When Finance Minister Nirmala Sitharaman rose to present Union Budget 2026 on a Sunday — yes, the markets opened specially for the occasion — she delivered a budget that tried to do two things at once: build India's future and discipline its present. The result? A document that thrilled manufacturers, rattled traders, and left everyone else parsing the fine print.

The STT Earthquake

Let's start with what shook the market hardest. Securities Transaction Tax on futures was hiked from 0.02% to 0.05% — a 150% increase. Options premium STT went from 0.10% to 0.15%. The changes kick in from April 1, 2026.

The market's verdict was immediate and brutal. The Sensex plunged 1,547 points on budget day itself. Traders fear thinner F&O volumes, wider bid-ask spreads, and a structural shift toward cash markets. "This is a behavioural nudge with a sledgehammer," said one derivatives strategist. "They want retail out of F&O, and this will do it."

Semiconductor Mission 2.0

The headline-grabber for tech India was ISM 2.0 — the upgraded semiconductor mission. The scope now extends beyond chip fabrication to include semiconductor equipment manufacturing, materials production, and building Indian intellectual property in the chip stack. The government wants India to move from assembling the world's electronics to designing and fabricating the components that go inside them.

To power this ambition, the Electronics Components Manufacturing Scheme — launched in April 2025 with a Rs 22,919-crore outlay — has been expanded to Rs 40,000 crore after attracting investment commitments at double the original target.

The Talent Play

In a move designed to lure global chip engineers to India, the budget offers a five-year tax exemption on foreign income for non-resident professionals working in approved semiconductor and electronics schemes.
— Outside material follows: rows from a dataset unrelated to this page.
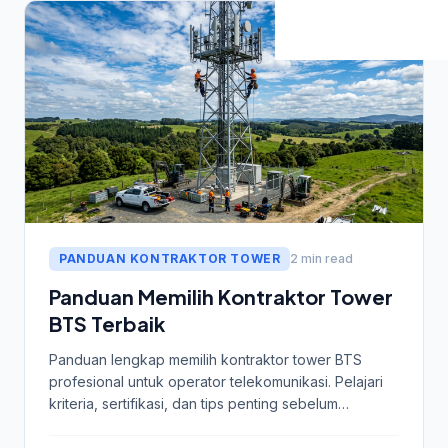
PANDUAN KONTRAKTOR TOWER
2 min read
Panduan Memilih Kontraktor Tower
BTS Terbaik
Panduan lengkap memilih kontraktor tower BTS
profesional untuk operator telekomunikasi. Pelajari
kriteria, sertifikasi, dan tips penting sebelum
memutuskan.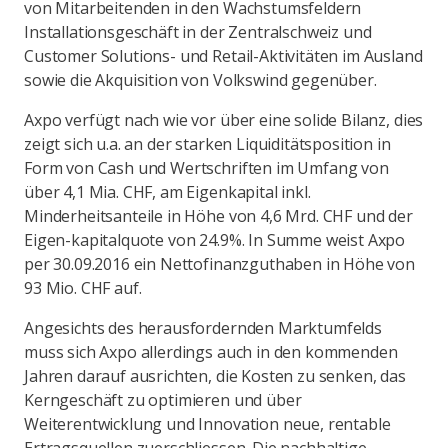
von Mitarbeitenden in den Wachstumsfeldern
Installationsgeschäft in der Zentralschweiz und
Customer Solutions- und Retail-Aktivitäten im Ausland
sowie die Akquisition von Volkswind gegenüber.
Axpo verfügt nach wie vor über eine solide Bilanz, dies
zeigt sich u.a. an der starken Liquiditätsposition in
Form von Cash und Wertschriften im Umfang von
über 4,1 Mia. CHF, am Eigenkapital inkl.
Minderheitsanteile in Höhe von 4,6 Mrd. CHF und der
Eigen-kapitalquote von 24.9%. In Summe weist Axpo
per 30.09.2016 ein Nettofinanzguthaben in Höhe von
93 Mio. CHF auf.
Angesichts des herausfordernden Marktumfelds
muss sich Axpo allerdings auch in den kommenden
Jahren darauf ausrichten, die Kosten zu senken, das
Kerngeschäft zu optimieren und über
Weiterentwicklung und Innovation neue, rentable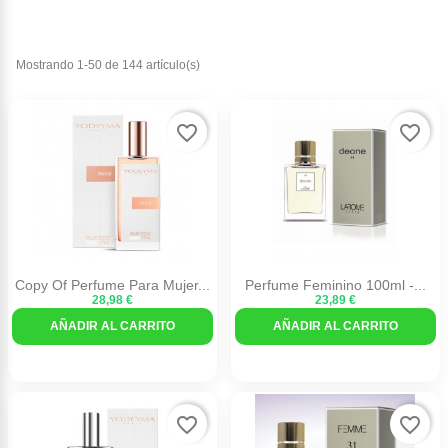
Mostrando 1-50 de 144 artículo(s)
favorite_border
favorite_border
Copy Of Perfume Para Mujer...
Perfume Feminino 100ml -...
28,98 €
23,89 €
AÑADIR AL CARRITO
AÑADIR AL CARRITO
favorite_border
favorite_border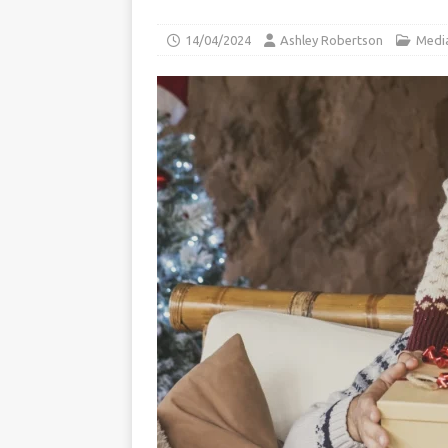
14/04/2024
Ashley Robertson
Media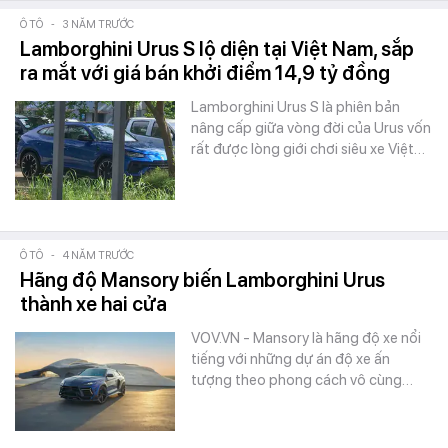
Ô TÔ
-
3 NĂM TRƯỚC
Lamborghini Urus S lộ diện tại Việt Nam, sắp
ra mắt với giá bán khởi điểm 14,9 tỷ đồng
Lamborghini Urus S là phiên bản
nâng cấp giữa vòng đời của Urus vốn
rất được lòng giới chơi siêu xe Việt…
Ô TÔ
-
4 NĂM TRƯỚC
Hãng độ Mansory biến Lamborghini Urus
thành xe hai cửa
VOV.VN - Mansory là hãng độ xe nổi
tiếng với những dự án độ xe ấn
tượng theo phong cách vô cùng…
Industry-driven research and training centers will be established to develop a skilled workforce in chip design, fabrication, and testing.

The Bottom Line

Budget 2026 is a bet on long-term industrial self-reliance funded partly by squeezing speculative trading revenue. Whether the math works depends on execution — something India's semiconductor ambitions have struggled with. But the intent is unmistakable: build chips, not just apps.